Ebrei israeliani e palestinesi vogliono la stessa cosa
«Purtroppo ho delle cattive notizie – avverte lo scrittore – alcuni conflitti sono molto reali, sono ben peggio di un malinteso. Ma ho anche delle notizie sensazionali, per voi: temo che non ci sia alcun malinteso di base, fra arabi palestinesi e israeliani ebrei. I palestinesi vogliono la terra che chiamano Palestina. La vogliono per delle ragioni stringenti. Gli ebrei israeliani vogliono esattamente la stessa terra esattamente per le stesse ragioni, il che garantisce una perfetta comprensione fra le parti, e dà la misura di una terribile tragedia».
La consapevolezza della tragedia attraversa tutta la narrativa di Oz, opera complessa, come innerva i suoi interventi saggistici e giornalistici, più diretti, naturalmente privi di altrettante sfaccettature, più diretti. Prosegue così, il narratore con la giacca da conferenziere in un’antica città universitaria tedesca: «Fiumi di caffè insieme non potranno mai cancellare la tragedia di due popoli che rivendicano, e ritengo con ragione, lo stesso piccolo paese quale unica loro patria, nazione al mondo. Pertanto, un caffè conviviale è cosa meravigliosa, ci sto soprattutto se si tratta di caffè arabo, che è infinitamente migliore di quello israeliano. Ma un caffè insieme non può risolvere il problema. Ciò di cui abbiamo bisogno non è soltanto un caffè che serva a capirsi meglio».

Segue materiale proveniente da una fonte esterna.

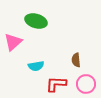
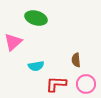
green ellipse: moved 3 px up
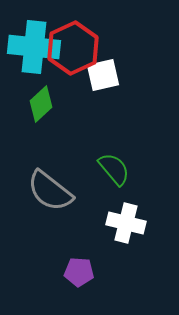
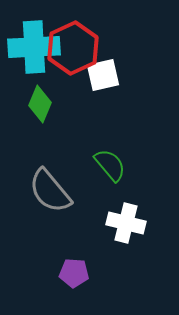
cyan cross: rotated 9 degrees counterclockwise
green diamond: moved 1 px left; rotated 24 degrees counterclockwise
green semicircle: moved 4 px left, 4 px up
gray semicircle: rotated 12 degrees clockwise
purple pentagon: moved 5 px left, 1 px down
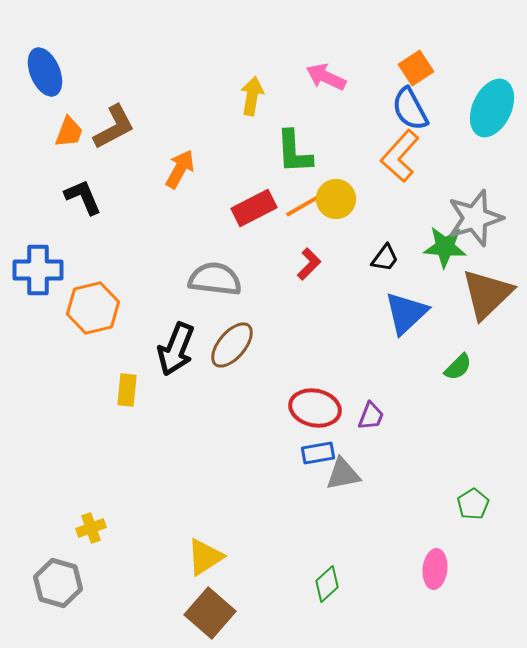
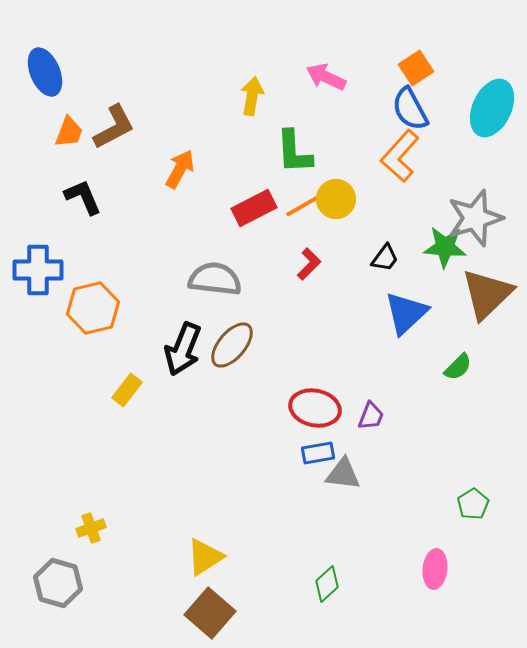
black arrow: moved 7 px right
yellow rectangle: rotated 32 degrees clockwise
gray triangle: rotated 18 degrees clockwise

L’unica via è un compromesso doloroso
Oz non sprofonda nel senso dell’apocalisse che spesso genera cupezza e durezza e non lascia spiragli. Quanto scrive ancora in “Contro il fanatismo”, nella seconda lezione su “Come guarire un fanatico. L’oltranzista è un punto esclamativo ambulante”, fa capire come Oz abbia avuto una radicata fiducia nelle possibilità umane della convivenza, come abbia creduto nell’esercizio della comprensione, pur faticosa: «Ciò di cui abbiamo bisogno è un doloroso compromesso». Lo scrittore sa di toccare materia incandescente. E anche se «la parola “compromesso” gode di una terrificante reputazione nella società europea», per Oz rimane l’unica strada per provare a risolvere il conflitto tra Israele e Palestinesi.
Perché ciò accada occore accettare la controparte senza umiliarla, invoca lo scrittore: «Compromesso, non capitolazione. Compromesso significa che il popolo palestinese non debba mai mettersi in ginocchio, e nemmeno debba farlo il popolo ebraico israeliano». Perché ciò avvenga occorre sconfiggere un elemento insito nell’essere umano, un fenomeno «più antico dell’islam, del cristianesimo, più antico di ogni stato o governo, d’ogni sistema politico e di tutte le confessioni del mondo», dice ancora nella seconda delle tre lezioni del libro.

Bombe anti-aborto e attentati di Bin Laden: crimini
Il fanatismo per Oz è «onnipresente della natura umana», è «un gene perverso». Chi negli Stati Uniti «fa saltare cliniche dove si pratica l’aborto», chi brucia moschee e sinagoghe in Germania non è diverso da Bin Laden che ha pianificato l’attacco alle Torri Gemelle a New York l’11 settembre 2001, o meglio, è diverso «solo nella misura, non nella natura dei propri crimini». Quindi chi appiccica l’etichetta di “fanatismo” all’Islam e all’Islam soltanto mente o non sa di mentire: un fanatico oltranzista per Oz è un fanatico oltranzista qualunque sia la sua bandiera, la sua religione, il suo credo politico, ed è pericoloso.